[Saved entries]
"""
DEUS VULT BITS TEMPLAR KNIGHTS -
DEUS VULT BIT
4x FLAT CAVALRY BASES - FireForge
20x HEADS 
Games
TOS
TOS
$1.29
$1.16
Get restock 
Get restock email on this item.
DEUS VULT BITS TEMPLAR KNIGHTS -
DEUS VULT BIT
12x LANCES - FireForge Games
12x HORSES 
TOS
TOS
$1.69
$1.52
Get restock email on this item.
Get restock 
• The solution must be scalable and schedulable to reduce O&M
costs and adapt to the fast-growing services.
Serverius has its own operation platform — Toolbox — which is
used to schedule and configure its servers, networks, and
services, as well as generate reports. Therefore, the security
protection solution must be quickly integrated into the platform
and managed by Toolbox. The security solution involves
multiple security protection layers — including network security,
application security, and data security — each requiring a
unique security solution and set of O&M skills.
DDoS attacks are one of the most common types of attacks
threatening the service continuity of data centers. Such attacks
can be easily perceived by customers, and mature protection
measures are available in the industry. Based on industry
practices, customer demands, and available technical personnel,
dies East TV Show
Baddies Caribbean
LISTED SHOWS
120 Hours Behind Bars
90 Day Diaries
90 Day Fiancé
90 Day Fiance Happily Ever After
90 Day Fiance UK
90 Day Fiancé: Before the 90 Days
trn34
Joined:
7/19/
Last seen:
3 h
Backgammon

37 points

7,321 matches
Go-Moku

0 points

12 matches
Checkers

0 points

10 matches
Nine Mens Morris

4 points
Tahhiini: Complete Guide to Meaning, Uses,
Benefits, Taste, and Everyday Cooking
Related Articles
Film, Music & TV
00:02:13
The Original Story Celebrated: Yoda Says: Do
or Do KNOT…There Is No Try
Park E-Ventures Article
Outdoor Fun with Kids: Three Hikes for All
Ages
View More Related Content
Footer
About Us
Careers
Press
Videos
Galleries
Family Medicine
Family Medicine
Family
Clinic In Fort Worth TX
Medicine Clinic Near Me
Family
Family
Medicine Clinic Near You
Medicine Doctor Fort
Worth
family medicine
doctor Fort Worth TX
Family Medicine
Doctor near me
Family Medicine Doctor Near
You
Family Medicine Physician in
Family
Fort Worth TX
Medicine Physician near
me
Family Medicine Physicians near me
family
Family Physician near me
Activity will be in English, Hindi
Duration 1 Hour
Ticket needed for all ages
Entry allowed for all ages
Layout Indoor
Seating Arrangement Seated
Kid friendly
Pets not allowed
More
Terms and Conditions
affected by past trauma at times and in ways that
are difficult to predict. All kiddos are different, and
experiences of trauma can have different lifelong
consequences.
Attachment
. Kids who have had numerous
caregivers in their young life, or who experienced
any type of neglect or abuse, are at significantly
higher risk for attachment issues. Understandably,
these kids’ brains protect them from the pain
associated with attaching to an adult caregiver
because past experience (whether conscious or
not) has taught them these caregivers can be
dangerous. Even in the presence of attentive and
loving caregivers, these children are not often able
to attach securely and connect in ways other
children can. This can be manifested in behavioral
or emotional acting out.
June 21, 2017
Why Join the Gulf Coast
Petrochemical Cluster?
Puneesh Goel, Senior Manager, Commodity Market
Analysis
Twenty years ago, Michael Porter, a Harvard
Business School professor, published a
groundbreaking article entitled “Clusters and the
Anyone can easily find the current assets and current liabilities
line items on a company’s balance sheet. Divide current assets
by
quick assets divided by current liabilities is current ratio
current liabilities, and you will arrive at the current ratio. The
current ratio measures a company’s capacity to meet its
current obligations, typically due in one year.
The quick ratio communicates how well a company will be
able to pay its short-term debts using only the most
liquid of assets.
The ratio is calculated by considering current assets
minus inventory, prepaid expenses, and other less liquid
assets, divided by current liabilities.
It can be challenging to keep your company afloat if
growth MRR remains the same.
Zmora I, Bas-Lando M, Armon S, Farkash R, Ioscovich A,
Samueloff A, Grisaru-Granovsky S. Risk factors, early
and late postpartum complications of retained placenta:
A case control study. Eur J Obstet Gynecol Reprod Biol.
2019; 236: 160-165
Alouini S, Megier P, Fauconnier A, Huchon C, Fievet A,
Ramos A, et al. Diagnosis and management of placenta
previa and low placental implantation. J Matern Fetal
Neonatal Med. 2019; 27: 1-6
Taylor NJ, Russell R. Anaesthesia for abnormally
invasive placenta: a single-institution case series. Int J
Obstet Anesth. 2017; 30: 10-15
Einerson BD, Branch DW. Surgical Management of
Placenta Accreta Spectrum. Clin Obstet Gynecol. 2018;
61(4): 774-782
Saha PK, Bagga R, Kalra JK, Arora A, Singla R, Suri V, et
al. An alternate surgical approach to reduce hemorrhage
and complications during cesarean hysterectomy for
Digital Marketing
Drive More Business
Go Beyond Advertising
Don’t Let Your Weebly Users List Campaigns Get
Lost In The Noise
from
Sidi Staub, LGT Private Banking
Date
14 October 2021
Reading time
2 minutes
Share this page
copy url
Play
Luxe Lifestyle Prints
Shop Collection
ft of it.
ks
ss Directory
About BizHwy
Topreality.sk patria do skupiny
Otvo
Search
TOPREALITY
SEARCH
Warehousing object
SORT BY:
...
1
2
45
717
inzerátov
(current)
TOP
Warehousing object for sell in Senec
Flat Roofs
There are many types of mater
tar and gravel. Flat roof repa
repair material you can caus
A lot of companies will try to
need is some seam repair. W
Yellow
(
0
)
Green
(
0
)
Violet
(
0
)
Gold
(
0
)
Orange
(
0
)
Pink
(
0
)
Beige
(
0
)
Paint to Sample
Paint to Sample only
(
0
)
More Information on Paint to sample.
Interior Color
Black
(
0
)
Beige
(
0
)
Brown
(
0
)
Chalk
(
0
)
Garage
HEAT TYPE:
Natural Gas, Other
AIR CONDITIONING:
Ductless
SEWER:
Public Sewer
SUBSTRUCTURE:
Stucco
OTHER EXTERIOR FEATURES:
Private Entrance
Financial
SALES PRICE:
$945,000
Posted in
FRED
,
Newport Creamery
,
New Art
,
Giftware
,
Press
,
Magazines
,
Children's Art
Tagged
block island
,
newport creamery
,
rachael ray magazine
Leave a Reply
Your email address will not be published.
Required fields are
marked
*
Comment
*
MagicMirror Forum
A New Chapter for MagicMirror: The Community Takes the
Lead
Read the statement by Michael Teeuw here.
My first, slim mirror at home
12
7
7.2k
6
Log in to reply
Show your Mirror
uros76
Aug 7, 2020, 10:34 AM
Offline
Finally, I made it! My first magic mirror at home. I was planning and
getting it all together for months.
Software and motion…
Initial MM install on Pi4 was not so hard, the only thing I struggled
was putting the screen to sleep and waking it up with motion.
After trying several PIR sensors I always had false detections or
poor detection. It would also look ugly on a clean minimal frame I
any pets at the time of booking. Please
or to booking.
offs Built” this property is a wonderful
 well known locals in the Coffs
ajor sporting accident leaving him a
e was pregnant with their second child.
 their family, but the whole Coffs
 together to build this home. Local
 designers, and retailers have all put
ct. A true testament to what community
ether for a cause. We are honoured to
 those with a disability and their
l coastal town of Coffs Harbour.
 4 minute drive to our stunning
"""
▶ [YOUR OBJECTIVE] Each line above from the one with "current liabilities, and" up to and including the one with "2019; 236: 160-165" must be set down exactly, and no line outside that span may appear.

▶ [ANSWER BOX]
current liabilities, and you will arrive at the current ratio. The
current ratio measures a company’s capacity to meet its
current obligations, typically due in one year.
The quick ratio communicates how well a company will be
able to pay its short-term debts using only the most
liquid of assets.
The ratio is calculated by considering current assets
minus inventory, prepaid expenses, and other less liquid
assets, divided by current liabilities.
It can be challenging to keep your company afloat if
growth MRR remains the same.
Zmora I, Bas-Lando M, Armon S, Farkash R, Ioscovich A,
Samueloff A, Grisaru-Granovsky S. Risk factors, early
and late postpartum complications of retained placenta:
A case control study. Eur J Obstet Gynecol Reprod Biol.
2019; 236: 160-165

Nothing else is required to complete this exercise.